Réfugiés en Afrique du Nord, ils connaissent des déplacements à répétition

Lorsque Amina, 65 ans, est arrivée au camp de Choucha (Tunisie) en mars 2011 en provenance de Tripoli, tout était à recommencer pour elle et sa famille.

Elle avait passé deux ans à espérer une réinstallation aux États-Unis. Le conflit récent en Libye a forcé Amina et ses proches à remettre ce projet à plus tard. En 2010, le colonel Kadhafi a fermé le bureau du Haut-Commissariat aux réfugiés à Tripoli et lorsque les combats ont commencé à s’intensifier en Libye, Amina, sa fille et sa petite-fille âgée de quelques mois ont été forcées de quitter le pays.
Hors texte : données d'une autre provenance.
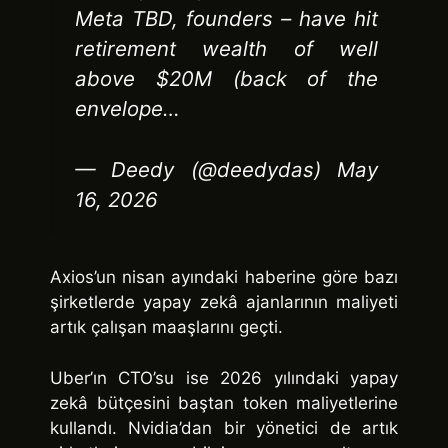
Meta TBD, founders – have hit
retirement wealth of well
above $20M (back of the
envelope…
— Deedy (@deedydas) May
16, 2026
Axios’un nisan ayındaki haberine göre bazı
şirketlerde yapay zekâ ajanlarının maliyeti
artık çalışan maaşlarını geçti.
Uber’ın CTO’su ise 2026 yılındaki yapay
zekâ bütçesini baştan token maliyetlerine
kullandı. Nvidia’dan bir yönetici de artık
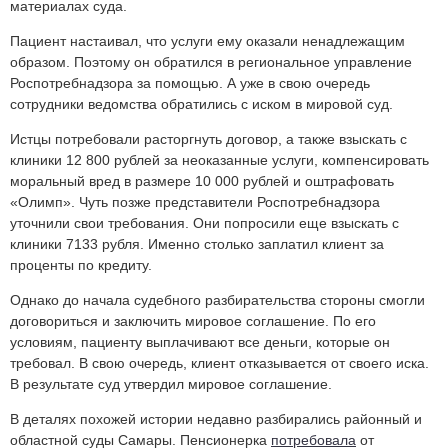
материалах суда.
Пациент настаивал, что услуги ему оказали ненадлежащим
образом. Поэтому он обратился в региональное управление
Роспотребнадзора за помощью. А уже в свою очередь
сотрудники ведомства обратились с иском в мировой суд.
Истцы потребовали расторгнуть договор, а также взыскать с
клиники
12 800 рублей
за неоказанные услуги, компенсировать
моральный вред в размере
10 000 рублей
и оштрафовать
«Олимп». Чуть позже представители Роспотребнадзора
уточнили свои требования. Они попросили еще взыскать с
клиники
7133 рубля
. Именно столько заплатил клиент за
проценты по кредиту.
Однако до начала судебного разбирательства стороны смогли
договориться и заключить мировое соглашение. По его
условиям, пациенту выплачивают все деньги, которые он
требовал. В свою очередь, клиент отказывается от своего иска.
В результате суд утвердил мировое соглашение.
В деталях похожей истории недавно разбирались районный и
областной суды Самары. Пенсионерка
потребовала
от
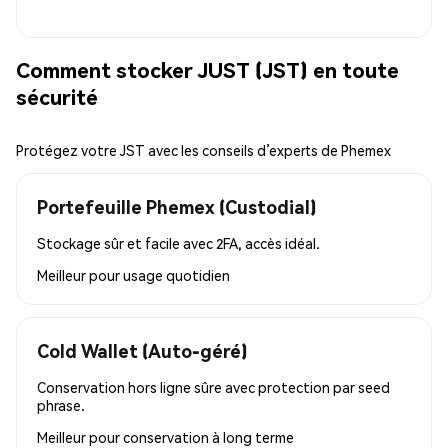
Comment stocker JUST (JST) en toute
sécurité
Protégez votre JST avec les conseils d’experts de Phemex
Portefeuille Phemex (Custodial)
Stockage sûr et facile avec 2FA, accès idéal.
Meilleur pour
usage quotidien
Cold Wallet (Auto-géré)
Conservation hors ligne sûre avec protection par seed
phrase.
Meilleur pour
conservation à long terme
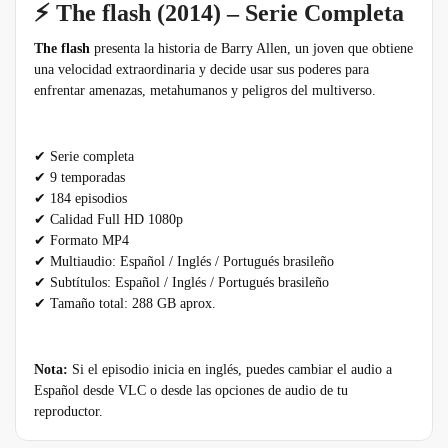
⚡ The flash (2014) – Serie Completa
The flash
presenta la historia de Barry Allen, un joven que obtiene
una velocidad extraordinaria y decide usar sus poderes para
enfrentar amenazas, metahumanos y peligros del multiverso.
✔ Serie completa
✔ 9 temporadas
✔ 184 episodios
✔ Calidad Full HD 1080p
✔ Formato MP4
✔ Multiaudio: Español / Inglés / Portugués brasileño
✔ Subtítulos: Español / Inglés / Portugués brasileño
✔ Tamaño total: 288 GB aprox.
Nota:
Si el episodio inicia en inglés, puedes cambiar el audio a
Español desde VLC o desde las opciones de audio de tu
reproductor.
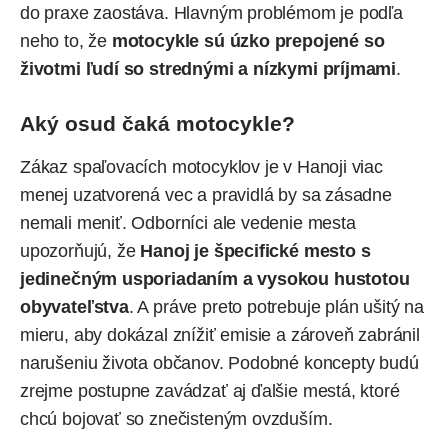
do praxe zaostáva. Hlavným problémom je podľa
neho to, že
motocykle sú úzko prepojené so
životmi ľudí so strednými a nízkymi príjmami
.
Aký osud čaká motocykle?
Zákaz spaľovacích motocyklov je v Hanoji viac
menej uzatvorená vec a pravidlá by sa zásadne
nemali meniť. Odborníci ale vedenie mesta
upozorňujú, že
Hanoj je špecifické mesto s
jedinečným usporiadaním a vysokou hustotou
obyvateľstva
. A práve preto potrebuje plán ušitý na
mieru, aby dokázal znížiť
emisie
a zároveň zabránil
narušeniu života občanov. Podobné koncepty budú
zrejme postupne zavádzať aj ďalšie mestá, ktoré
chcú bojovať so znečisteným ovzduším.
Pour Amina, le déplacement est un état familier. Au milieu des années 90, elle a fui les combats en Somalie, son pays natal, et gagné la Libye avec sa fille Nadifa, alors âgée de huit ans. Lorsqu’elles sont arrivées sur place les Somaliens étaient peu nombreux en Libye ; elles ont été enregistrées en tant que réfugiées et ont reçu un peu d’argent.

Amina a travaillé comme employée de maison pour un policier libyen à Tripoli. Mais leurs relations se sont détériorées après qu’il l’eut menacée d’une arme et eut refusé de lui verser son salaire.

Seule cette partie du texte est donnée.